Alex Kay-Jelski is the latest individual to realise that the internet never forgets and, when it suddenly remembers, the impact can be spectacular – and not in a good way. Kay-Jelski is the ‘soon-to-be Director of BBC Sport’ according to his account on X (formerly Twitter). But that’s as much as a casual observer will find out; the account is protected, presumably because of an all-to-familiar pile-on. The journalist has found himself in the centre of a Twitter storm over sex and gender, amplified in part by JK Rowling.
This particular story goes back five years when Kay-Jelski was sports editor at the Times. On 27 March 2019, he launched into the debate over transgender athletes in women’s sports. Kay-Jelski’s approach was rather unwise. He claimed that Martina Navratilova and Sharron Davies – two former sports stars who were courageously making the case that transwomen (like me) had no place in women’s sport – were not experts in the matter, before constructing the alternative case for transgender inclusion.
After casually dismissing the idea that repressive regimes might take advantage by transitioning male athletes into medal winners, he decided that he couldn’t see any evidence of a ‘supposed crusade to obliterate women’s sport’.
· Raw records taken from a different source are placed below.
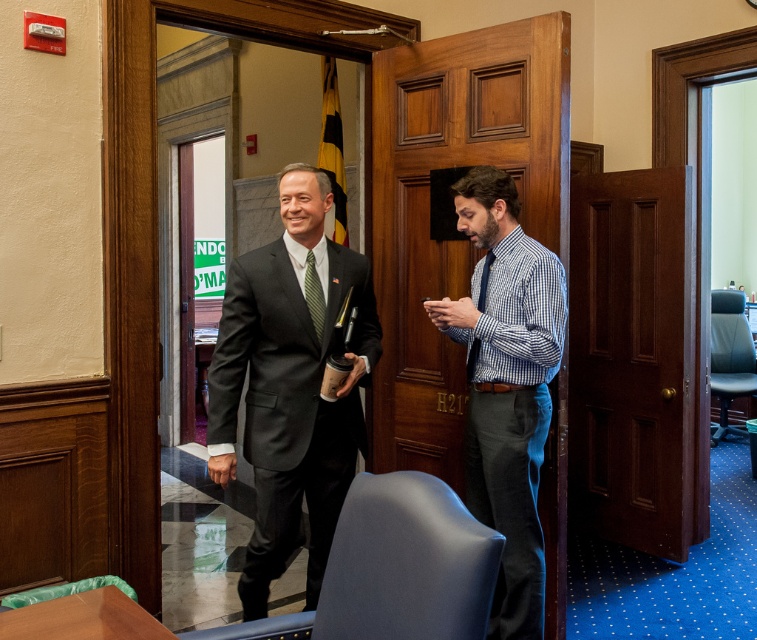 Looking at this image, is blue checkered shirt at center positioned in front of green textured tie at center?

Yes, it is in front of green textured tie at center.

Is blue checkered shirt at center wider than green textured tie at center?

Correct, the width of blue checkered shirt at center exceeds that of green textured tie at center.

Between point (505, 410) and point (310, 288), which one is positioned behind?

Positioned behind is point (310, 288).

The height and width of the screenshot is (640, 757). Find the location of `blue checkered shirt at center`. blue checkered shirt at center is located at coordinates (506, 385).

Between point (269, 500) and point (310, 316), which one is positioned behind?

Point (310, 316)

Locate an element on the screen. matte black suit at center is located at coordinates (290, 387).

Can you confirm if matte black suit at center is wider than blue checkered shirt at center?

Yes.

Based on the photo, does matte black suit at center have a larger size compared to blue checkered shirt at center?

Yes, matte black suit at center is bigger than blue checkered shirt at center.

Measure the distance between point (226, 456) and camera.

A distance of 2.22 meters exists between point (226, 456) and camera.

Find the location of a particular element. This screenshot has width=757, height=640. matte black suit at center is located at coordinates (290, 387). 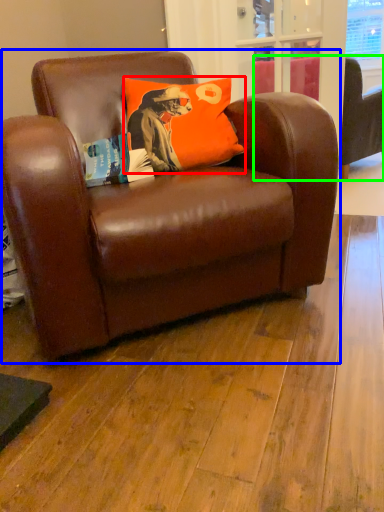 Question: Based on their relative distances, which object is farther from pillow (highlighted by a red box)? Choose from chair (highlighted by a blue box) and studio couch (highlighted by a green box).

Choices:
 (A) chair
 (B) studio couch

Answer: (B) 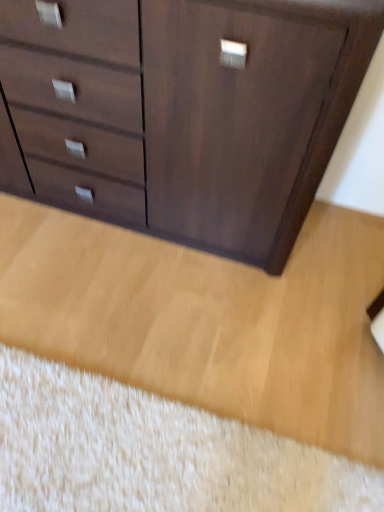 Locate an element on the screen. white fluffy rug at lower left is located at coordinates (152, 452).

The width and height of the screenshot is (384, 512). What do you see at coordinates (152, 452) in the screenshot? I see `white fluffy rug at lower left` at bounding box center [152, 452].

Where is `white fluffy rug at lower left`? The height and width of the screenshot is (512, 384). white fluffy rug at lower left is located at coordinates (152, 452).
A generation ago, Kay-Jelski’s opinion piece would have been the next day’s chip papers, and that would have been the end of it. But not now. Someone online put two-and-two together and did a shout out:
People are getting crushed by the weight of criticism all the same
The new BBC Director of Sport, @AlexKayJelski, a man who said @sharrond62 @Martina weren’t experts & compared excluding men from women’s sports to excluding Jamaican or Ethiopian women
The commentator was right when she criticised the inappropriate and offensive analogy that Kay-Jelksi cited in his conclusion. Five years on he may well agree – we all live and learn – but who knows?
What happened next was rather predictable. Because Navratilova was tagged in the message, she picked it up in her notifications. She responded as anyone else might had they been accused of not really knowing what they were talking about:
This is pretty pathetic – never heard of this man, looked him up here and found myself blocked.
Once again, good to know that men apparently know what women like myself and Sharron know about biology and sports etc. Just amazing to be this confident, no?
To which JK Rowling responded,
I’d say it’s unbelievable for a man in his position to say these things at all, let alone block you, and yet, given the shameful state of the BBC’s reporting on the women’s rights/gender issue, it’s utterly predictable.
Both Navratilova and Rowling were right to be indignant, and in their messages they said nothing that previous generations would not have said. Somebody they did not know had been critical of women who very much did know what they were talking about. Years ago, that conversation might have happened on the phone, or even in real life. Perhaps one of them might have written to the Times? But likely it would have ended privately.
Social media is not private, though. It is very public. Navratilova’s message has been viewed over a quarter of a million times in less than a day. While many observers will have read and reflected, and maybe commented to their friends, others will have gone straight to Kay-Jelski to tell him what they think.
That can be crippling. Social media pile-ons are an experience like no other. While the rest of the world carries on going about its business, the impression from ground zero is that everyone is talking about you and not in a good way. It’s hard when you can defend what you might have said some years ago; even harder if you now realise it was nonsense at best and defamatory at worst. And your employer is being copied in to everything.
There is no point in responding to the onslaught, it just keeps coming. That is not Navratilova’s fault nor Rowling’s, but the weight of criticism from the the mob can be crushing all the same.
Kay-Jelski is an adult and a journalist. He is in as good a position as any to cope. But pile-ons keep happening and, as a teacher, I’m aware of the impact they can have on the more vulnerable, including children and young people. Human beings might have created social media but have hardly evolved for it. We do need to get to grips with the impact it can have on people and their mental health. Yes, people say daft things. But we all need to get over them.